Task objective: Below are the records; repeat exactly their lines between the line holding "18 julio, 2025" and the line holding "navigazione", inclusive, skipping the pictures.

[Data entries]
****************************************
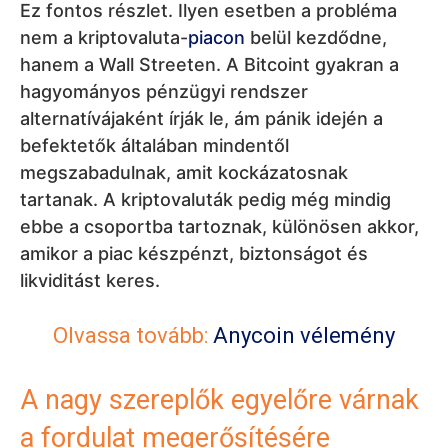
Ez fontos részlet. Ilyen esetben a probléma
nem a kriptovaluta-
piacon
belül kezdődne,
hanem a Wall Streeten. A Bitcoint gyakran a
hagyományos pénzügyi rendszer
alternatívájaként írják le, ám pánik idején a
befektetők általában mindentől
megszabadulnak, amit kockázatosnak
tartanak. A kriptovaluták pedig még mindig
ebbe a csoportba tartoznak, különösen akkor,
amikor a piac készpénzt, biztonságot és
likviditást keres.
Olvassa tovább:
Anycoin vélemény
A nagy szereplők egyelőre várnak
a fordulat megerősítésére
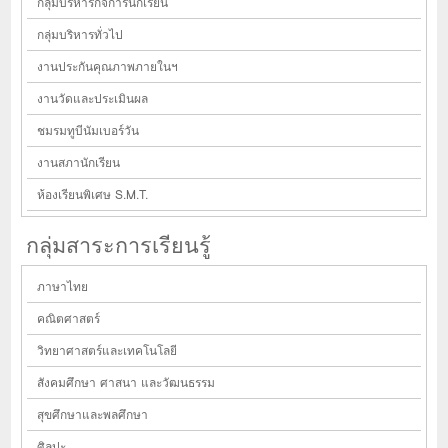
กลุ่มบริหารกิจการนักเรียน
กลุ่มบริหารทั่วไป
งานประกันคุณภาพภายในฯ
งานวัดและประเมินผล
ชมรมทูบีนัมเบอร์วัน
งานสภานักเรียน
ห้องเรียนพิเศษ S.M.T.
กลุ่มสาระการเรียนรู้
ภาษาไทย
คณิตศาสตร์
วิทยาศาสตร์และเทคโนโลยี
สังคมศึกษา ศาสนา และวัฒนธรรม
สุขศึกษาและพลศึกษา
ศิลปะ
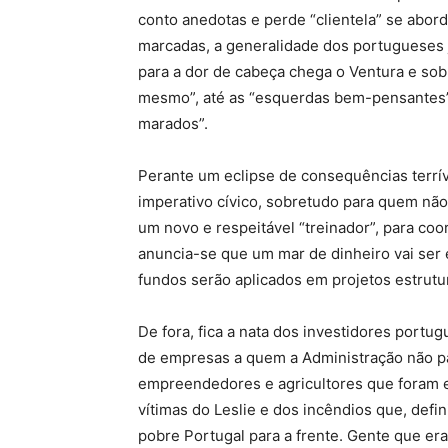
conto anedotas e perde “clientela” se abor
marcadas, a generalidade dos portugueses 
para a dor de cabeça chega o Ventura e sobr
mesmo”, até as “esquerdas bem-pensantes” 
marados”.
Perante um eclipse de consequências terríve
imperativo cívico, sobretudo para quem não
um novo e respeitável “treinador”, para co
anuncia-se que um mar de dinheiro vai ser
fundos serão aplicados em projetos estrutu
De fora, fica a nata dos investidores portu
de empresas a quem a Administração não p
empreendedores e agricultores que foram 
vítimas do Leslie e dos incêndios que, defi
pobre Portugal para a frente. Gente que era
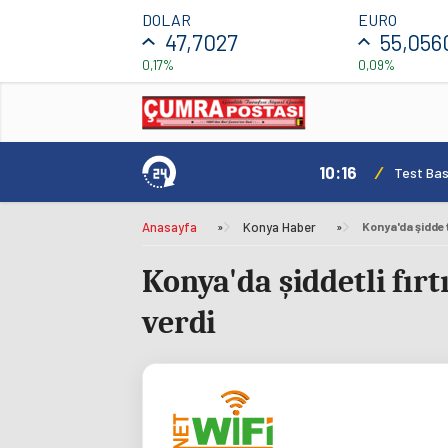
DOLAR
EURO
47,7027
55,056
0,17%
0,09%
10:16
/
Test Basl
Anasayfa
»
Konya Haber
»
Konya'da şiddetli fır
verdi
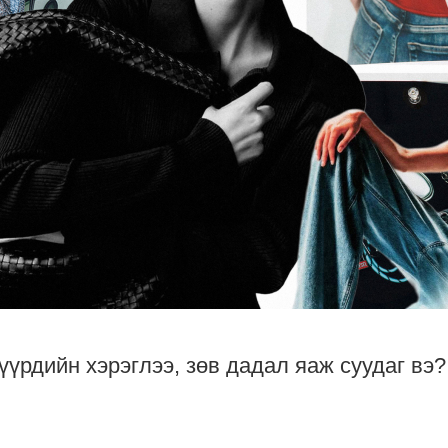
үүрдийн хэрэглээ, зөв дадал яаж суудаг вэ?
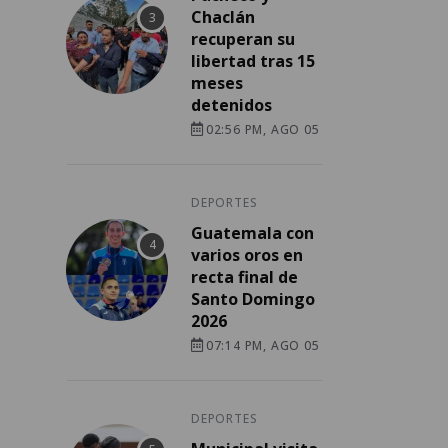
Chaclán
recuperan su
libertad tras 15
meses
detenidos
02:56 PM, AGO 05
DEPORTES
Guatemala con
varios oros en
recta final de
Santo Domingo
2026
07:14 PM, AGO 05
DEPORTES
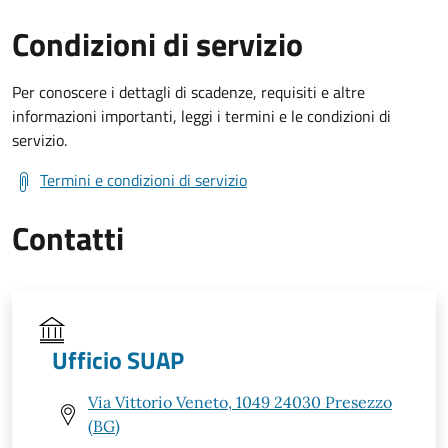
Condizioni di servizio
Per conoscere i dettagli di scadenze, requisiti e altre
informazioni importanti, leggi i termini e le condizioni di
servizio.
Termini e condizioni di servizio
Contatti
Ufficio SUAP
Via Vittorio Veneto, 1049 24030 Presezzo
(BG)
****************************************
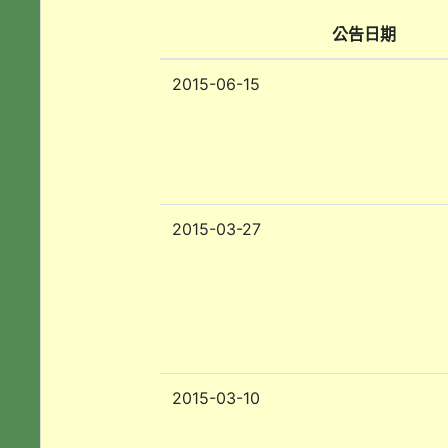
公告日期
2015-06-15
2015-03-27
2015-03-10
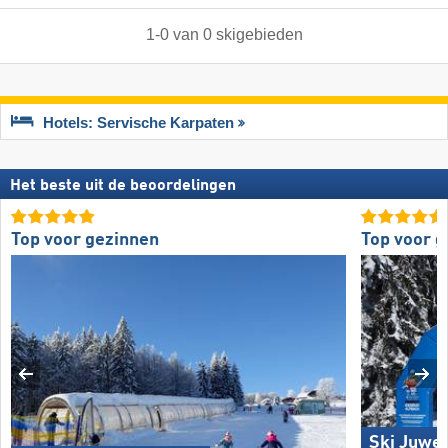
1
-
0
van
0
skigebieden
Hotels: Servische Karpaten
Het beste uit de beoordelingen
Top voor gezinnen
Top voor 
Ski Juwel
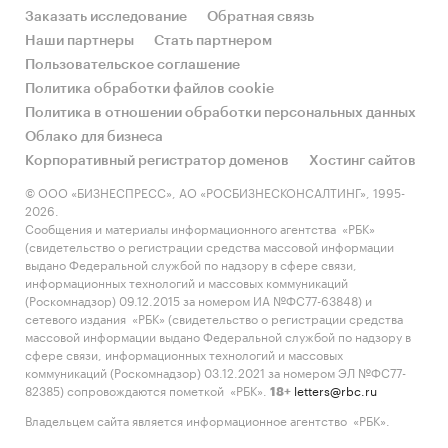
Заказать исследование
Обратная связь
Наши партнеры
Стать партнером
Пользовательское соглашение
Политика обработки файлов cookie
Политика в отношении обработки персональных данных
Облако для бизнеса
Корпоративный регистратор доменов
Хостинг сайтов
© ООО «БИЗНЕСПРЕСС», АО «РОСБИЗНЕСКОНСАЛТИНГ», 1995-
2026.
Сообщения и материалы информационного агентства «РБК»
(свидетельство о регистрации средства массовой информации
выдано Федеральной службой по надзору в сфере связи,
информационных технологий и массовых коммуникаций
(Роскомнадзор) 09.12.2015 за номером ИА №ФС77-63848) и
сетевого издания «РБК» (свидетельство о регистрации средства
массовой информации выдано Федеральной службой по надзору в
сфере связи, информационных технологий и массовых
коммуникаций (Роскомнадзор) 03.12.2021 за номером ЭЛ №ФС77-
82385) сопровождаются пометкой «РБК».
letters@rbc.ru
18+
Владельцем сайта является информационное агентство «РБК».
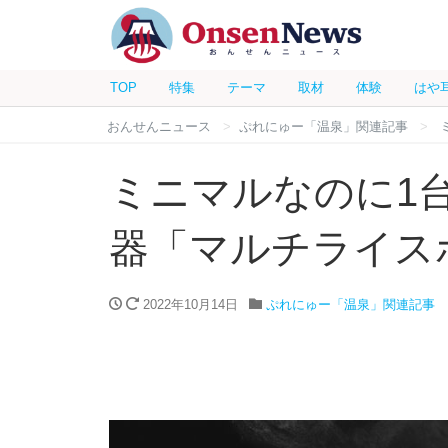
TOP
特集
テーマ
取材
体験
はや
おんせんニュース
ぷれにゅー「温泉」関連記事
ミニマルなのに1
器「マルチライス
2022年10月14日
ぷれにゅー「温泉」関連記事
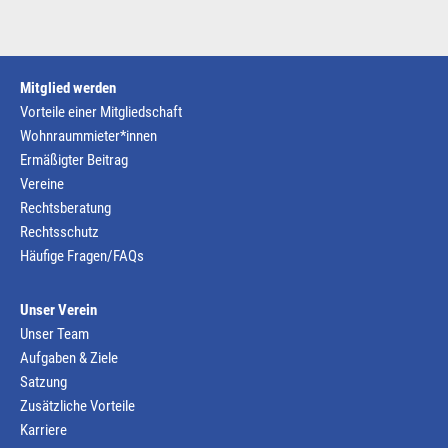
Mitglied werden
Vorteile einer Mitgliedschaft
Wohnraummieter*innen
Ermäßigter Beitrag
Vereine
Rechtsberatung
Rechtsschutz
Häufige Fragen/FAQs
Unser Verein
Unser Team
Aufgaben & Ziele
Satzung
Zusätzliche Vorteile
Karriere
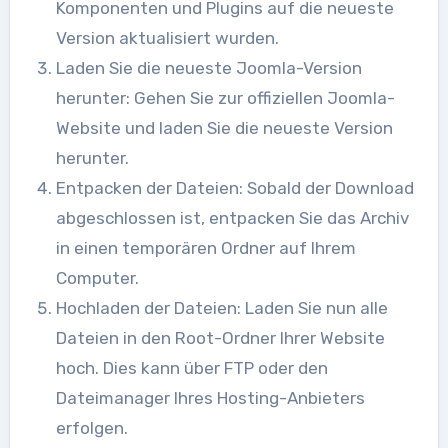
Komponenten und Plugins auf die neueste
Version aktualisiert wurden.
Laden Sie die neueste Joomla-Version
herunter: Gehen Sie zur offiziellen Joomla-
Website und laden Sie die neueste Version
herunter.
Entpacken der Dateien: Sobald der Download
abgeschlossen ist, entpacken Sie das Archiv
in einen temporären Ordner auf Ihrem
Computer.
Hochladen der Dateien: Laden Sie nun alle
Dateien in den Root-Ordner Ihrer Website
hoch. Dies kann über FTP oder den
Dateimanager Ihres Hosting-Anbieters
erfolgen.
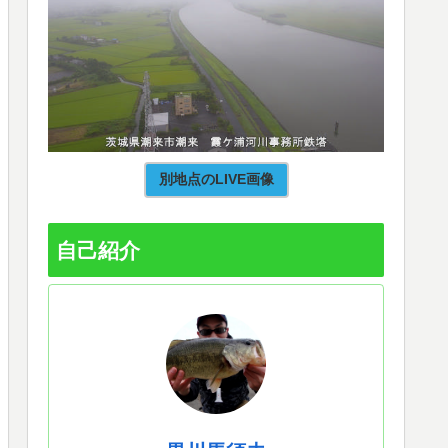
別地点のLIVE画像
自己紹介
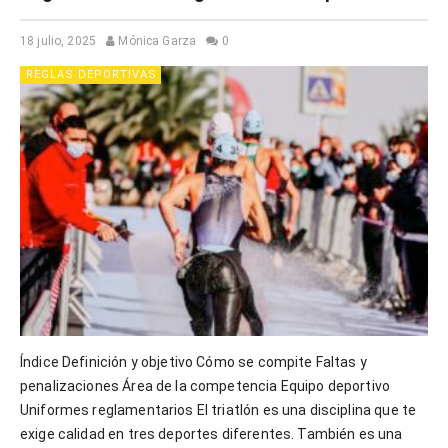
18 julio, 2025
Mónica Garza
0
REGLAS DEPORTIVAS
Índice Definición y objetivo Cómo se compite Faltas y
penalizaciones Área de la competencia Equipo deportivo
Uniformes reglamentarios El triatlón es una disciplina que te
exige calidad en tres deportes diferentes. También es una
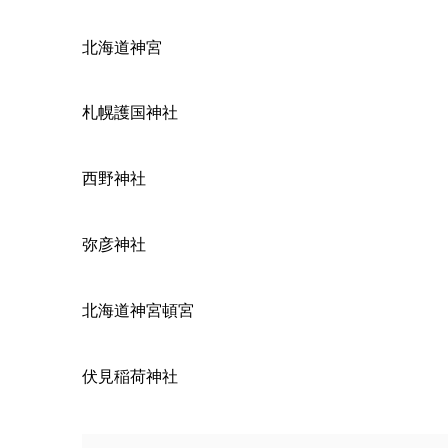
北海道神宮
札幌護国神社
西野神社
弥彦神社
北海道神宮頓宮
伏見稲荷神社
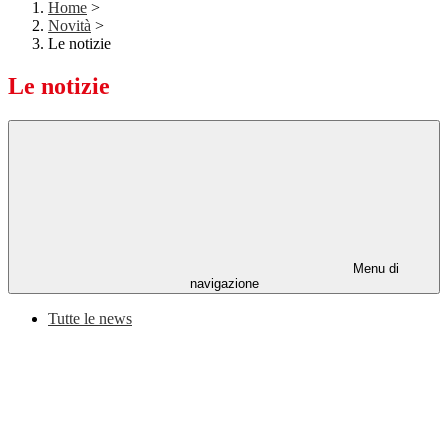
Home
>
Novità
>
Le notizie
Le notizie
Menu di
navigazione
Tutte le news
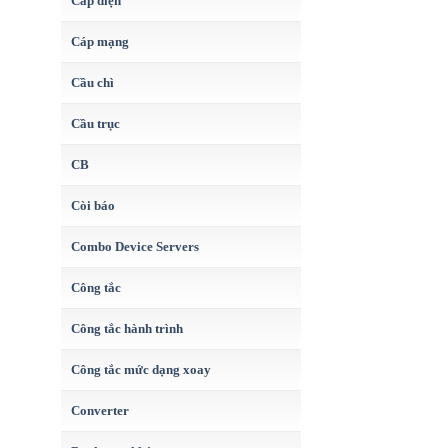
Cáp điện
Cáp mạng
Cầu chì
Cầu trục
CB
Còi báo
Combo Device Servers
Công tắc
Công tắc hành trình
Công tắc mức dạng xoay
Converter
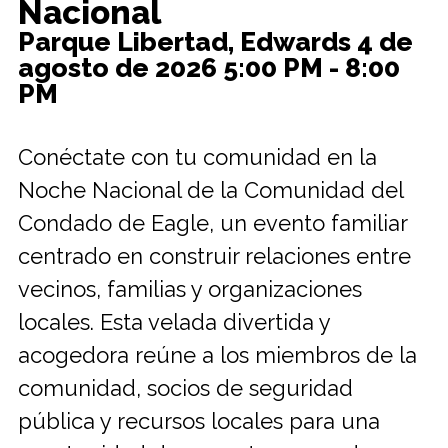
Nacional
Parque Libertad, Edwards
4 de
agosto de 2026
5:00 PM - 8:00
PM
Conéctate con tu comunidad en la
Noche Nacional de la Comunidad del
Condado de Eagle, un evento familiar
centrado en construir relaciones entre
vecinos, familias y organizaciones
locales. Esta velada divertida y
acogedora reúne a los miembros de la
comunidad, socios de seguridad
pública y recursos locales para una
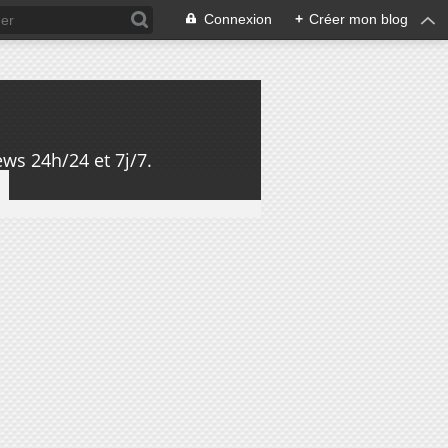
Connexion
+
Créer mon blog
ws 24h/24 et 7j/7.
****************************************
Expected output:
18 julio, 2025
Mónica Garza
0
REGLAS DEPORTIVAS
Índice Definición y objetivo Cómo se compite Faltas y
penalizaciones Área de la competencia Equipo deportivo
Uniformes reglamentarios El triatlón es una disciplina que te
exige calidad en tres deportes diferentes. También es una
北海道神宮
札幌護国神社
西野神社
弥彦神社
北海道神宮頓宮
伏見稲荷神社
Home
>
Novità
>
Le notizie
Le notizie
Menu di
navigazione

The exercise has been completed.